The problem
Using the records that appear below, write out exactly the lines from the one with "issjoni għall-ħidma kontinwa" through the one with "Ob mit oder", keeping both end lines.

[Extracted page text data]

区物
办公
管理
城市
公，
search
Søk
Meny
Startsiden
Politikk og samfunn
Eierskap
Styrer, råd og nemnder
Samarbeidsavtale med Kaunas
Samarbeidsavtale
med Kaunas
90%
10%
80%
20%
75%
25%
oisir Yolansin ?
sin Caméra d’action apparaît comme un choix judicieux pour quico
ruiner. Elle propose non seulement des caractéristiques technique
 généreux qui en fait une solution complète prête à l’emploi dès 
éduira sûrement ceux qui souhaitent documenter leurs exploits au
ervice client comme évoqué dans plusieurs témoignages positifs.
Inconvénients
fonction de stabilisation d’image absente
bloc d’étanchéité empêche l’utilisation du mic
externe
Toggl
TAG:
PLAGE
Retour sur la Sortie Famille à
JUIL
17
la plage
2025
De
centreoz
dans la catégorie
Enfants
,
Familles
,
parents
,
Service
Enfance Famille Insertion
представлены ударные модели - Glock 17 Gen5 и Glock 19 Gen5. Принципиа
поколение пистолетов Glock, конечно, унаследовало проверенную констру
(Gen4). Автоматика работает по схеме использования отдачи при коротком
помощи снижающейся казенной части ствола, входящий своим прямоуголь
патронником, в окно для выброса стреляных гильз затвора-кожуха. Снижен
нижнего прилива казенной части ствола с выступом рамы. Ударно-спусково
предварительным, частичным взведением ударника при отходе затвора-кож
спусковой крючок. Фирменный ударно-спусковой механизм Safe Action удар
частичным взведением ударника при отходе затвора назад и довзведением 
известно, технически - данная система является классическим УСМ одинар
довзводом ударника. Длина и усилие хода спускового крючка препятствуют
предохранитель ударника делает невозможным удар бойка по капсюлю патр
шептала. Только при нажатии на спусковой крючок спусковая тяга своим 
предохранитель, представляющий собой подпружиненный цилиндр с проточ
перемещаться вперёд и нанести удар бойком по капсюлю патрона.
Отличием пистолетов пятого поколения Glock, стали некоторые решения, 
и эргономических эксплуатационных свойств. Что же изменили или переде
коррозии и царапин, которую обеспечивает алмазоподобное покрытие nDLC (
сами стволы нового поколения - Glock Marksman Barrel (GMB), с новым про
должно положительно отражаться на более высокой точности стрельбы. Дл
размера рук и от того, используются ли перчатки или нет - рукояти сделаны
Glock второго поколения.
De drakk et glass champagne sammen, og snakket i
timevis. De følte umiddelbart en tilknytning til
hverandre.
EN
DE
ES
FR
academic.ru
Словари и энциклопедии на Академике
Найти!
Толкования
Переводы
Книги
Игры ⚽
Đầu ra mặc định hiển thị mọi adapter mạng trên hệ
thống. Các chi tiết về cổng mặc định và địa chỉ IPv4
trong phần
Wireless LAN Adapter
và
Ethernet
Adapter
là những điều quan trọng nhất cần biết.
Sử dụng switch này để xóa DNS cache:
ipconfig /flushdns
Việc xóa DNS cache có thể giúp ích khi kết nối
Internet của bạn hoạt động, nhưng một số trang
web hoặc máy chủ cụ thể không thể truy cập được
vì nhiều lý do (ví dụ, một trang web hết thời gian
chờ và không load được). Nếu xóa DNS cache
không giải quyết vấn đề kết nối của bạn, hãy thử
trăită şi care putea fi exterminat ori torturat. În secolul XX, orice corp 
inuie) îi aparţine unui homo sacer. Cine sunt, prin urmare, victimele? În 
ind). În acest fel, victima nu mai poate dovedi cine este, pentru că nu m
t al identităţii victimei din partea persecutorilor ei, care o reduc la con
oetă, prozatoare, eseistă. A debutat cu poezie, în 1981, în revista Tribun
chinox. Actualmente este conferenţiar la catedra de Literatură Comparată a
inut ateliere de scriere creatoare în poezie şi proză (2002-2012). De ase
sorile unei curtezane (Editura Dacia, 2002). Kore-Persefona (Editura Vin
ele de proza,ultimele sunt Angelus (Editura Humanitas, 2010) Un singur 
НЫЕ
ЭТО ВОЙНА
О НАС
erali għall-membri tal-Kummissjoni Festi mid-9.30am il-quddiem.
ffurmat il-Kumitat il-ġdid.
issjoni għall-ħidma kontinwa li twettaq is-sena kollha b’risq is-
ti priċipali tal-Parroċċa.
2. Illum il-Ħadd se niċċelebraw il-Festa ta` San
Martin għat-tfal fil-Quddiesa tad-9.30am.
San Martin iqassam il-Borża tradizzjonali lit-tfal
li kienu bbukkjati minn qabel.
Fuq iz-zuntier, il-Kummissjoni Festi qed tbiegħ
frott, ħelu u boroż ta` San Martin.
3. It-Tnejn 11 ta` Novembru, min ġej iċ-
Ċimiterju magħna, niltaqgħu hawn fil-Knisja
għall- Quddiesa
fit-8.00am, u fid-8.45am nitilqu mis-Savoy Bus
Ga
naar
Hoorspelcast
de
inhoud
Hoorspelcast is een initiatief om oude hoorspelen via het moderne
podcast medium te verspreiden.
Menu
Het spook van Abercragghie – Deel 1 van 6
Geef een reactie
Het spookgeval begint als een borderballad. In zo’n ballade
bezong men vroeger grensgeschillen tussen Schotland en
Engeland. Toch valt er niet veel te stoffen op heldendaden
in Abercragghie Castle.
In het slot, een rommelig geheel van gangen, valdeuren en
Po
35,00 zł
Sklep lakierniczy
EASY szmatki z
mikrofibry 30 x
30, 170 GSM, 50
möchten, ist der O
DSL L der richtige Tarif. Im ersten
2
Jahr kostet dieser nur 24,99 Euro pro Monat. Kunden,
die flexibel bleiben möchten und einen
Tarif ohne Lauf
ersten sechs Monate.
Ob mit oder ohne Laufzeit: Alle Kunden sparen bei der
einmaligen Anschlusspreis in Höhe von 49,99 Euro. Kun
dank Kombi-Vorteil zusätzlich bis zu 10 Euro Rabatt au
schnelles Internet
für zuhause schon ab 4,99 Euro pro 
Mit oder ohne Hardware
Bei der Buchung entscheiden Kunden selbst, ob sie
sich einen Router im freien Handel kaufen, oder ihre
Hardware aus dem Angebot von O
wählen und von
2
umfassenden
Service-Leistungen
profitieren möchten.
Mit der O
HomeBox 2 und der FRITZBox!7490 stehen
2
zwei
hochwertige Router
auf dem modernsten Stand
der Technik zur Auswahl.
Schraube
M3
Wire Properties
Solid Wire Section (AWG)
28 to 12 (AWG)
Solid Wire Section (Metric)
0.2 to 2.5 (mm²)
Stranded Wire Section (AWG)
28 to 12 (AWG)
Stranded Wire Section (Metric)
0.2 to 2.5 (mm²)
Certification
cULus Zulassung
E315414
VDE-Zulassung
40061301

Worked solution
issjoni għall-ħidma kontinwa li twettaq is-sena kollha b’risq is-
ti priċipali tal-Parroċċa.
2. Illum il-Ħadd se niċċelebraw il-Festa ta` San
Martin għat-tfal fil-Quddiesa tad-9.30am.
San Martin iqassam il-Borża tradizzjonali lit-tfal
li kienu bbukkjati minn qabel.
Fuq iz-zuntier, il-Kummissjoni Festi qed tbiegħ
frott, ħelu u boroż ta` San Martin.
3. It-Tnejn 11 ta` Novembru, min ġej iċ-
Ċimiterju magħna, niltaqgħu hawn fil-Knisja
għall- Quddiesa
fit-8.00am, u fid-8.45am nitilqu mis-Savoy Bus
Ga
naar
Hoorspelcast
de
inhoud
Hoorspelcast is een initiatief om oude hoorspelen via het moderne
podcast medium te verspreiden.
Menu
Het spook van Abercragghie – Deel 1 van 6
Geef een reactie
Het spookgeval begint als een borderballad. In zo’n ballade
bezong men vroeger grensgeschillen tussen Schotland en
Engeland. Toch valt er niet veel te stoffen op heldendaden
in Abercragghie Castle.
In het slot, een rommelig geheel van gangen, valdeuren en
Po
35,00 zł
Sklep lakierniczy
EASY szmatki z
mikrofibry 30 x
30, 170 GSM, 50
möchten, ist der O
DSL L der richtige Tarif. Im ersten
2
Jahr kostet dieser nur 24,99 Euro pro Monat. Kunden,
die flexibel bleiben möchten und einen
Tarif ohne Lauf
ersten sechs Monate.
Ob mit oder ohne Laufzeit: Alle Kunden sparen bei der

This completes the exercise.